393 Respondents (law firms, companies, research organizations, universities, government bodies or self-employed) from 62 countries (based in Europe, North America, Asia, South America, Oceania, the Caribbean, Central America and Africa) have completed the Survey.

Respondents are active in different business areas, including pharmaceuticals, biotechnology, IT, electronics, telecom, life sciences, chemicals, consumer goods and mechanical.

Findings

The core findings of the Survey are as follows:

  • Technology-related Agreements Concluded in the Past Two Years:  Of the types of agreements listed in the Survey, Respondents concluded most frequently non-disclosure agreements (NDA), followed by assignments, licenses, agreements on settlement of litigation, research and development (R&D) agreements and merger and acquisition (M&A) agreements. The subject matter of such agreements related more often to patents than to know-how or copyright.
  • Agreements Leading Most Often to Disputes:  Respondents were asked to estimate what percentage of the technology-related agreements they concluded led to disputes. As such agreements, the questionnaire listed, in this order, NDAs, R&D agreements, licenses, settlement agreements, M&A agreements and assignments.
  • Choice of Dispute Resolution Clauses:  Court litigation was the most common stand-alone dispute resolution clause (32%), followed by (expedited) arbitration (30%) and mediation (12%). Mediation is also included where parties use multitier clauses (17% of all clauses) prior to court litigation, (expedited) arbitration or expert determination. Respondents generally perceived a trend towards out-of-court dispute resolution mechanisms.
  • Types of Technology Disputes and Party Objectives:  For contractual and non-contractual disputes, patent issues arose nearly twice as often as copyright or know-how issues.
  • Mechanisms Used to Resolve Disputes: Type, Time and Costs  The most common mechanism used to resolve technology disputes was court litigation in Respondents’ home jurisdiction, followed by court litigation in another jurisdiction, arbitration, mediation, expedited arbitration and expert determination. Respondents indicated that they spent more time and incurred significantly higher costs in court litigation than in arbitration and mediation.

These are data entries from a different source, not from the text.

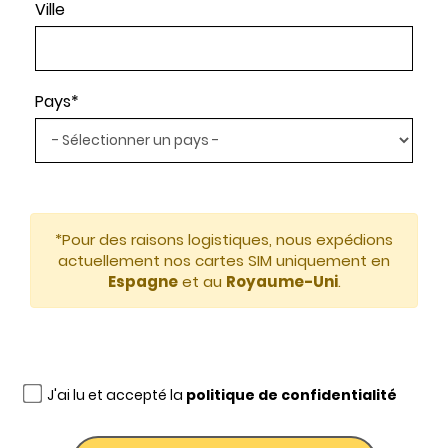
Ville
Pays*
*Pour des raisons logistiques, nous expédions
actuellement nos cartes SIM uniquement en
Espagne
et au
Royaume-Uni
.
J'ai lu et accepté la
politique de confidentialité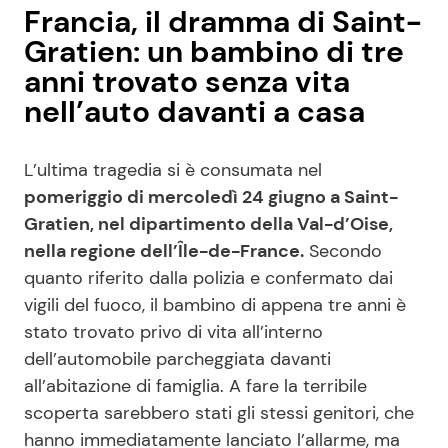
Francia, il dramma di Saint-
Gratien: un bambino di tre
anni trovato senza vita
nell’auto davanti a casa
L’ultima tragedia si è consumata nel
pomeriggio di mercoledì 24 giugno a Saint-
Gratien, nel dipartimento della Val-d’Oise,
nella regione dell’Île-de-France.
Secondo
quanto riferito dalla polizia e confermato dai
vigili del fuoco, il bambino di appena tre anni è
stato trovato privo di vita all’interno
dell’automobile parcheggiata davanti
all’abitazione di famiglia. A fare la terribile
scoperta sarebbero stati gli stessi genitori, che
hanno immediatamente lanciato l’allarme, ma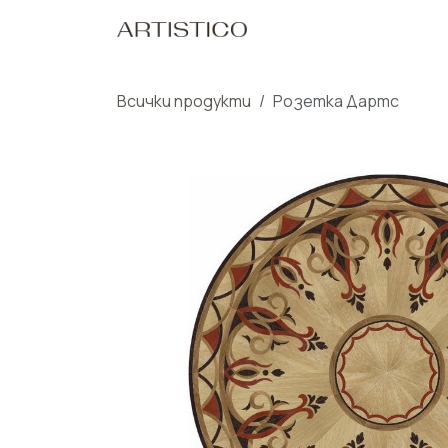
Пропусни до съдържанието
Начало
Нашите Пр
Всички продукти
Розетка Дартс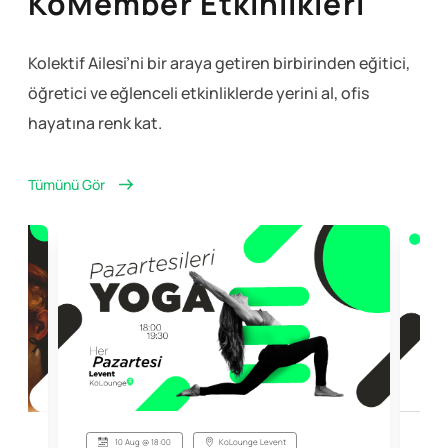
KoMember Etkinlikleri
Kolektif Ailesi’ni bir araya getiren birbirinden eğitici,
öğretici ve eğlenceli
etkinliklerde yerini al, ofis
hayatına renk kat.
Tümünü Gör
10 Aug @ 18:00
KoLounge Levent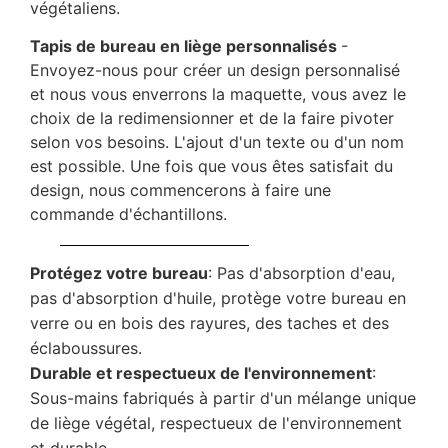
végétaliens.
Tapis de bureau en liège personnalisés
-
Envoyez-nous pour créer un design personnalisé
et nous vous enverrons la maquette, vous avez le
choix de la redimensionner et de la faire pivoter
selon vos besoins. L'ajout d'un texte ou d'un nom
est possible. Une fois que vous êtes satisfait du
design, nous commencerons à faire une
commande d'échantillons.
Protégez votre bureau
: Pas d'absorption d'eau,
pas d'absorption d'huile, protège votre bureau en
verre ou en bois des rayures, des taches et des
éclaboussures.
Durable et respectueux de l'environnement
:
Sous-mains fabriqués à partir d'un mélange unique
de liège végétal, respectueux de l'environnement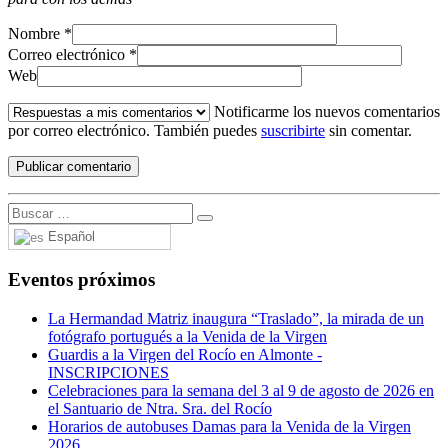
Nombre
*
Correo electrónico
*
Web
Notificarme los nuevos comentarios
por correo electrónico. También puedes
suscribirte
sin comentar.
Español
Eventos próximos
La Hermandad Matriz inaugura “Traslado”, la mirada de un
fotógrafo portugués a la Venida de la Virgen
Guardis a la Virgen del Rocío en Almonte -
INSCRIPCIONES
Celebraciones para la semana del 3 al 9 de agosto de 2026 en
el Santuario de Ntra. Sra. del Rocío
Horarios de autobuses Damas para la Venida de la Virgen
2026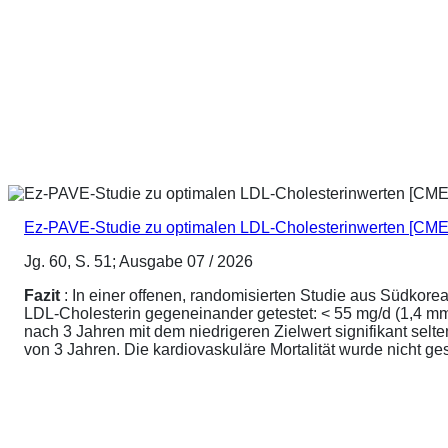
Ez-PAVE-Studie zu optimalen LDL-Cholesterinwerten [CME
Jg. 60, S. 51; Ausgabe 07 / 2026
Fazit
: In einer offenen, randomisierten Studie aus Südkore
LDL-Cholesterin gegeneinander getestet: < 55 mg/d (1,4 mmo
nach 3 Jahren mit dem niedrigeren Zielwert signifikant sel
von 3 Jahren. Die kardiovaskuläre Mortalität wurde nicht ge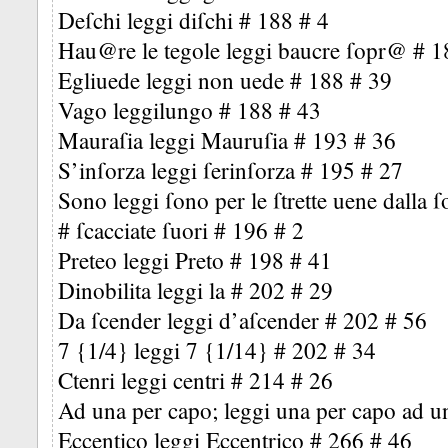
Deſchi leggi diſchi # 188 # 4
Hau@re le tegole leggi baucre ſopr@ # 1
Egliuede leggi non uede # 188 # 39
Vago leggilungo # 188 # 43
Mauraſia leggi Mauruſia # 193 # 36
S’inſorza leggi ſerinſorza # 195 # 27
Sono leggi ſono per le ſtrette uene dalla ſo
# ſcacciate ſuori # 196 # 2
Preteo leggi Preto # 198 # 41
Dinobilita leggi la
# 202 # 29
Da ſcender leggi d’aſcender # 202 # 56
7 {1/4} leggi 7 {1/14} # 202 # 34
Ctenri leggi centri # 214 # 26
Ad una per capo; leggi una per capo ad u
Eccentico leggi Eccentrico # 266 # 46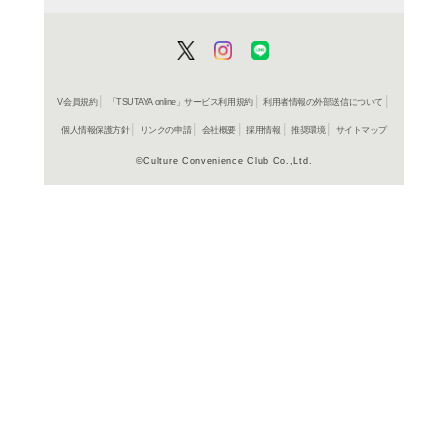
よく行く店舗を登
ご利
ご利用店登録に
在庫の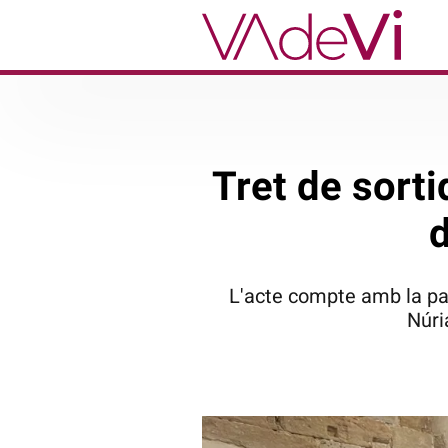
Tret de sorti
d
L'acte compte amb la par
Núri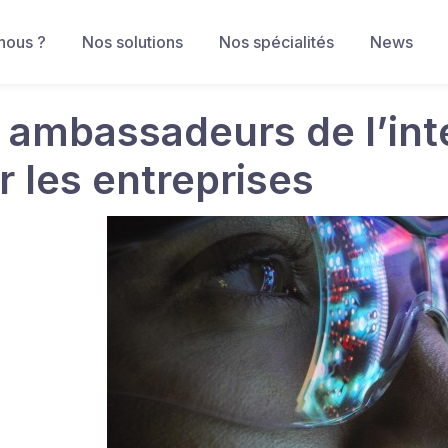
nous ?
Nos solutions
Nos spécialités
News
 ambassadeurs de l’intel
r les entreprises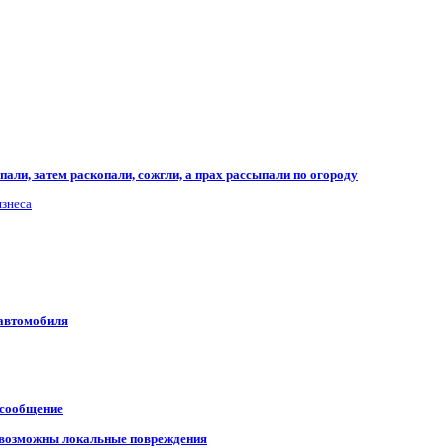
али, затем раскопали, сожгли, а прах рассыпали по огороду
изнеса
 автомобиля
 сообщение
, возможны локальные повреждения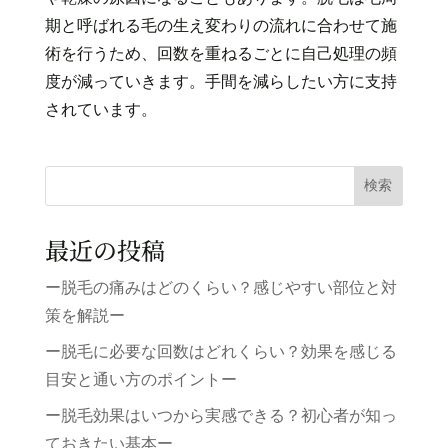
期と呼ばれる毛の生え変わりの流れに合わせて施
術を行うため、回数を重ねるごとに自己処理の頻
度が減っていきます。手間を減らしたい方に支持
されています。
検索
最近の投稿
ー脱毛の痛みはどのくらい？感じやすい部位と対
策を解説ー
ー脱毛に必要な回数はどれくらい？効果を感じる
目安と通い方のポイントー
ー脱毛効果はいつから実感できる？初心者が知っ
ておきたい基本ー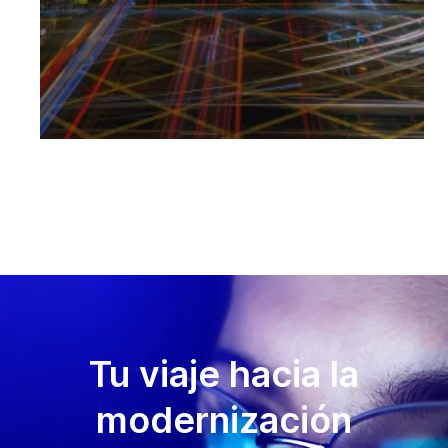
Tu viaje hacia la
modernización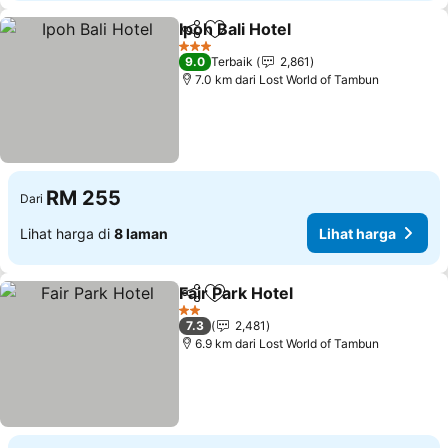
Ipoh Bali Hotel
Kongsi
Tambah ke favorit
Lihat harga
3 Bintang
9.0
Terbaik
2,861
7.0 km dari Lost World of Tambun
RM 255
Dari
Lihat harga di
8 laman
Lihat harga
Fair Park Hotel
Kongsi
Tambah ke favorit
Lihat harga
2 Bintang
7.3
2,481
6.9 km dari Lost World of Tambun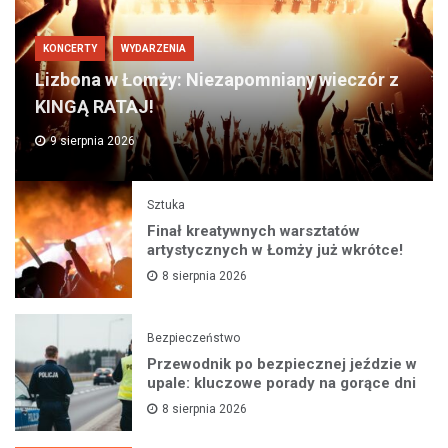
KONCERTY
WYDARZENIA
Lizbona w Łomży: Niezapomniany wieczór z
KINGĄ RATAJ!
9 sierpnia 2026
Sztuka
Finał kreatywnych warsztatów
artystycznych w Łomży już wkrótce!
8 sierpnia 2026
Bezpieczeństwo
Przewodnik po bezpiecznej jeździe w
upale: kluczowe porady na gorące dni
8 sierpnia 2026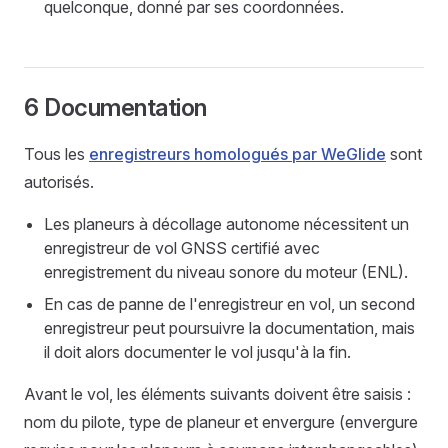
quelconque, donné par ses coordonnées.
6 Documentation
Tous les
enregistreurs homologués par WeGlide
sont
autorisés.
Les planeurs à décollage autonome nécessitent un
enregistreur de vol GNSS certifié avec
enregistrement du niveau sonore du moteur (ENL).
En cas de panne de l'enregistreur en vol, un second
enregistreur peut poursuivre la documentation, mais
il doit alors documenter le vol jusqu'à la fin.
Avant le vol, les éléments suivants doivent être saisis :
nom du pilote, type de planeur et envergure (envergure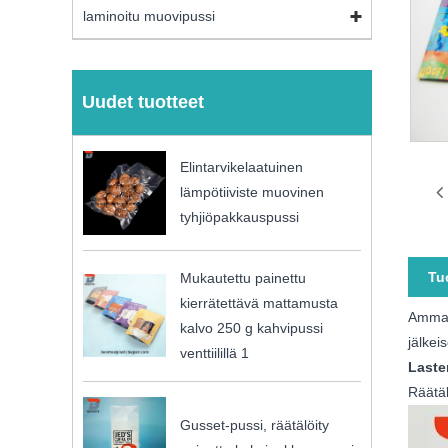
laminoitu muovipussi
Uudet tuotteet
Elintarvikelaatuinen
lämpötiiviste muovinen
tyhjiöpakkauspussi
Tu
Mukautettu painettu
kierrätettävä mattamusta
Ammatt
kalvo 250 g kahvipussi
jälkei
venttiilillä 1
Laste
Räätä
Gusset-pussi, räätälöity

"Results of the WIPO Arbitration and Mediation Center International Survey on Dispute Resolution in Technology Transactions" Full Report of March 2013

Verlag Dr. Otto Schmidt vom 29.05.2013 10:45

zurück zur vorherigen Seite

Test subscription

 

Computer Law Review International

Subscribe now to CRi and secure the advantages of legal comparison for your practice: state-of-the-art approaches and solutions from other jurisdictions – every second month, six times a year.

test now (ordering option in German)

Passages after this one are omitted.